The LikeFilter expects the right side to be a Literal, so in this case this SQL won't actually parse (The LikeFilter is lost).

Therefore I am not really sure how to proceed in this scenario..

I considered the idea that of changing the SQL so that the paramater was a string literal so that it woul d parse:-

Select contactid, firstname, lastname From contact Where firstname LIKE '@param1'

But I don't like this for 2 reasons:-

  1. Its inconsistent. In all other cases, the parameter would be written as @param1 not '@param1'. This feels like fudging it for the case of the LikeFilter.
  2. Could get false positives checking to see if the string literal was a parameter. For example, imagine the column was a username column and people had usernames like @Joey - in that case a legitmate SQL string might contain a where clause such as WHERE username LIKE '@Joey%' . However I would interpret '@Joey%' as a parameter in that circumstance because it starts with an @ when it isn't - it's a sting literal.

I am sooo close now in terms of having a fully functional ado.net provider for dynamics crm.. I would be really greatful for any suggestions you can offer regarding this issue.

Cheers.

jehugaleahsa commented 10 years ago

You actually discovered the fundamental flaw I ran into with this library. I couldn't tell whether a name represented a column, an alias (AS), a parameter or a placeholder. For T-SQL, @ obviously means parameter, but that's not true for other SQL dialects. Without some knowledge of the database schema I can only guess that a name represents a column. Perhaps placeholder would make a better catch-all, but that has its own problems.

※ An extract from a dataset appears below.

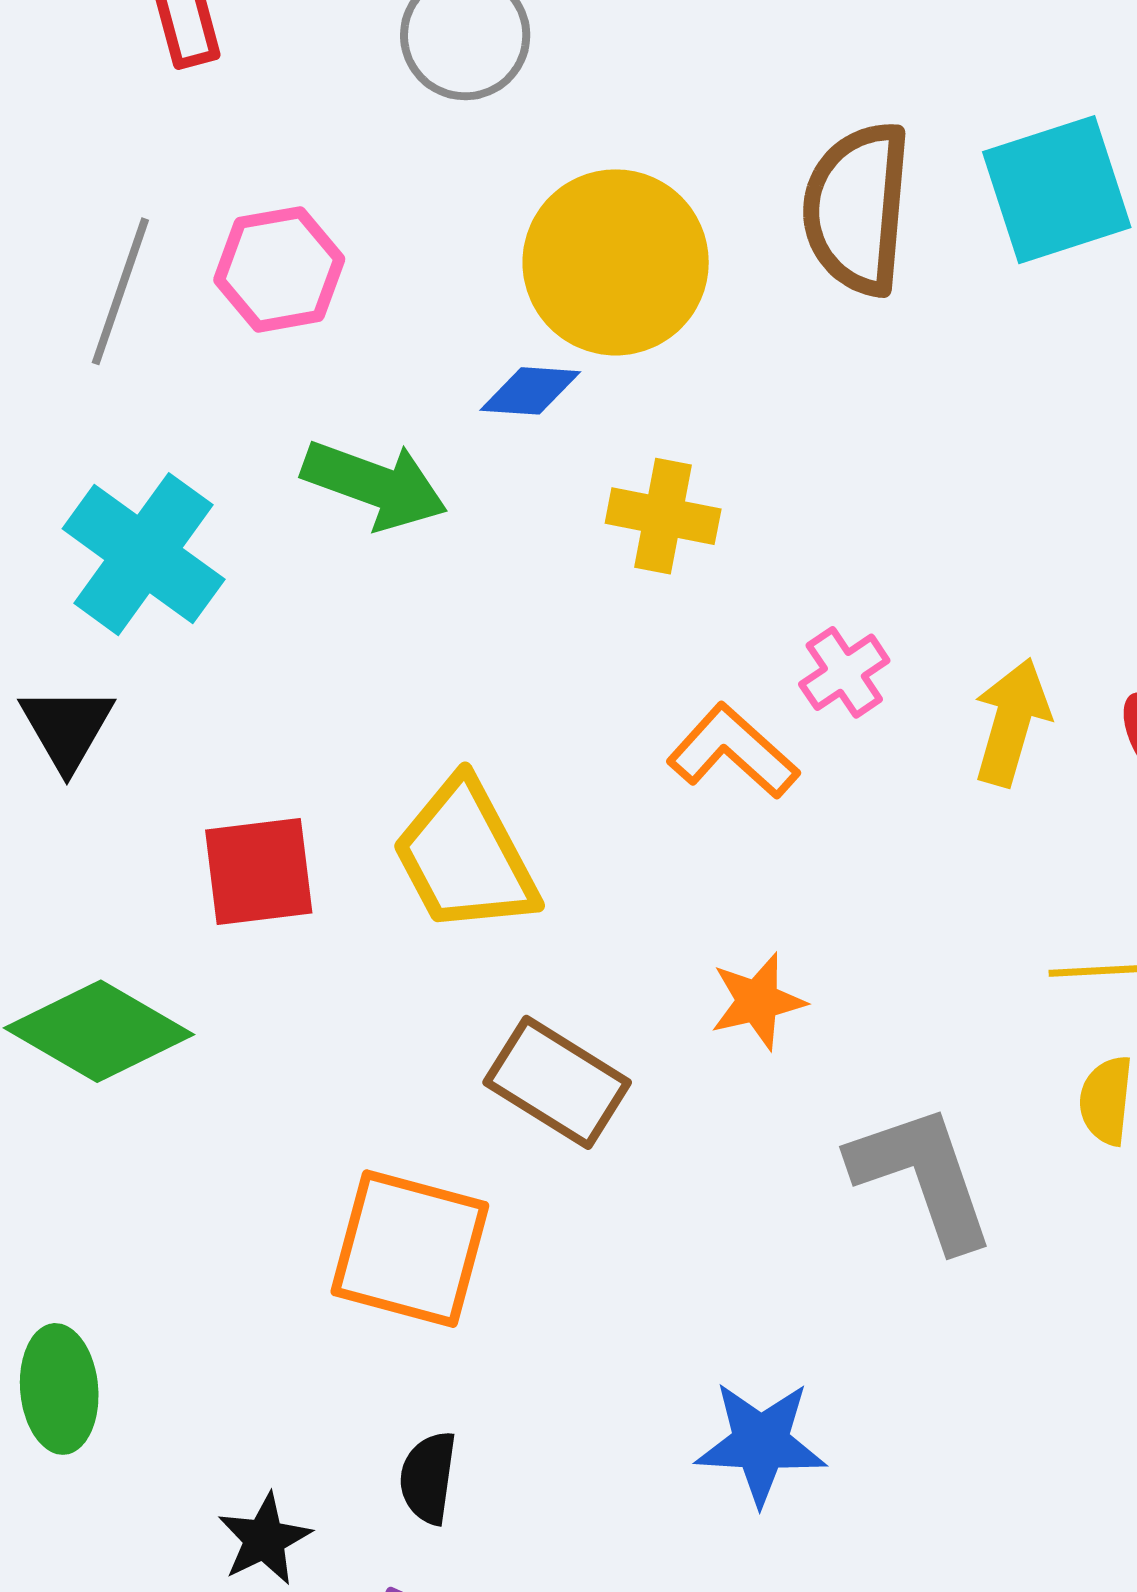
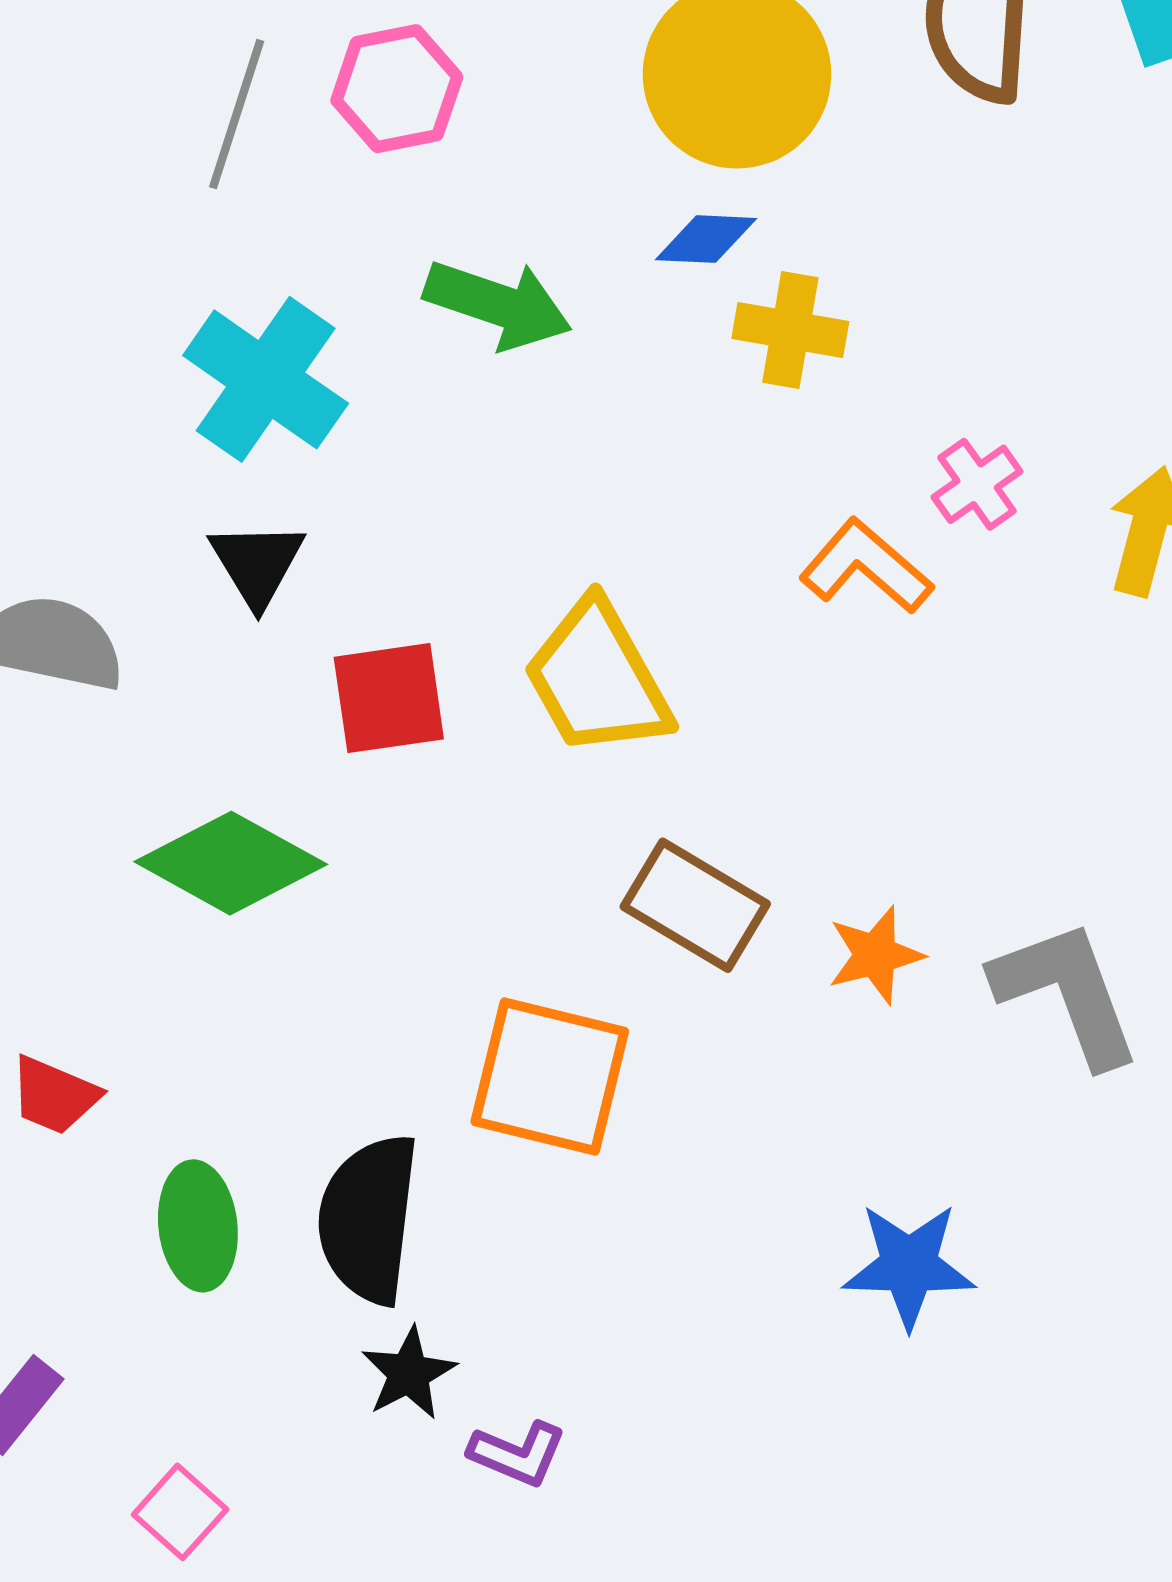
blue diamond: (530, 391) -> (706, 239), moved
black triangle: (67, 728) -> (257, 564), moved
orange star: (758, 1001) -> (875, 955), moved
black semicircle: (428, 1478) -> (368, 1219), moved, size x1.8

As for LIKE, I think I assumed the right hand side would always be a literal. Come to think of it I have passed parameters to like clauses in the past. The MSDN documentation says one thing but my experience says otherwise. A change would be needed to handle either/or. On Mar 16, 2014 2:34 PM, "Darrell" notifications@github.com wrote:

I am attempting to identify the presence of parameters in the SQL string and have hit some problems!

If you start with this SQL:-

Select contactid, firstname, lastname From contact Where firstname = @param1

CommandBuilder commandBuilder = new CommandBuilder();SelectBuilder builder = (SelectBuilder)commandBuilder.GetCommand(commandText);

The builder will now contain an EqualToFilter. The left and right side of the filter are of type "Column" (As an aside, shouldn't the right side really be a Placeholder?)

So, in order to detect the presence of a parameter in this query, I am checking the Column name to see if it startes with an "@" - if it does I know its not really a column, its actually a parameter. This isn't the best, but it works so i am happy.

...until I hit the following scenario:-

Select contactid, firstname, lastname From contact Where firstname Like @param1

CommandBuilder commandBuilder = new CommandBuilder();SelectBuilder builder = (SelectBuilder)commandBuilder.GetCommand(commandText);

The LikeFilter expects the right side to be a Literal, so in this case this SQL won't actually parse (The LikeFilter is lost).

Therefore I am not really sure how to proceed in this scenario..

I know that I could possibly change the SQL to:-

Select contactid, firstname, lastname From contact Where firstname LIKE '@param1'

But then that would mean inconsistent use of parameters as sometimes it would be used in single quotes, and other times not.

I would be really greatful for any suggestions regarding this :)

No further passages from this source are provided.